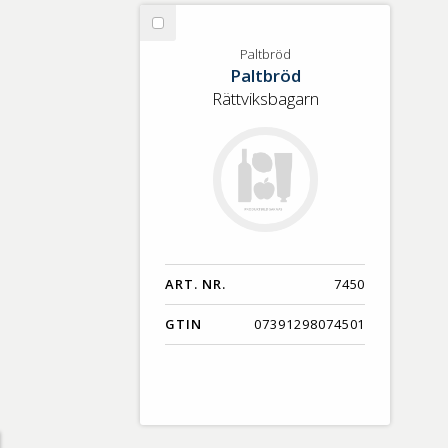
GTIN
Välj
Paltbröd
Paltbröd
Paltbröd
Rättviksbagarn
ART. NR.
7450
GTIN
07391298074501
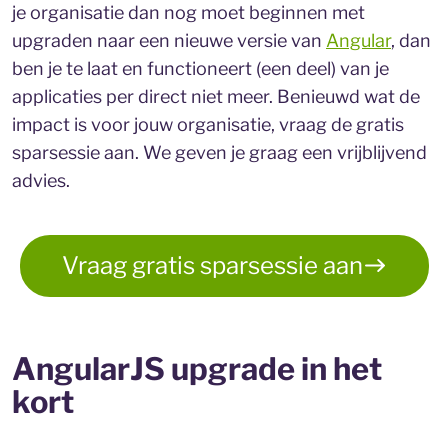
je organisatie dan nog moet beginnen met
upgraden naar een nieuwe versie van
Angular
, dan
ben je te laat en functioneert (een deel) van je
applicaties per direct niet meer. Benieuwd wat de
impact is voor jouw organisatie, vraag de gratis
sparsessie aan. We geven je graag een vrijblijvend
advies.
Vraag gratis sparsessie aan
AngularJS upgrade in het
kort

■ ■ ■ ■

● **REQUIRED WORK**:
Return each record above as it stands. Pictures stay out.

● **WRITTEN SOLUTION**:
GTIN
Välj
Paltbröd
Paltbröd
Paltbröd
Rättviksbagarn
ART. NR.
7450
GTIN
07391298074501
je organisatie dan nog moet beginnen met
upgraden naar een nieuwe versie van
Angular
, dan
ben je te laat en functioneert (een deel) van je
applicaties per direct niet meer. Benieuwd wat de
impact is voor jouw organisatie, vraag de gratis
sparsessie aan. We geven je graag een vrijblijvend
advies.
Vraag gratis sparsessie aan
AngularJS upgrade in het
kort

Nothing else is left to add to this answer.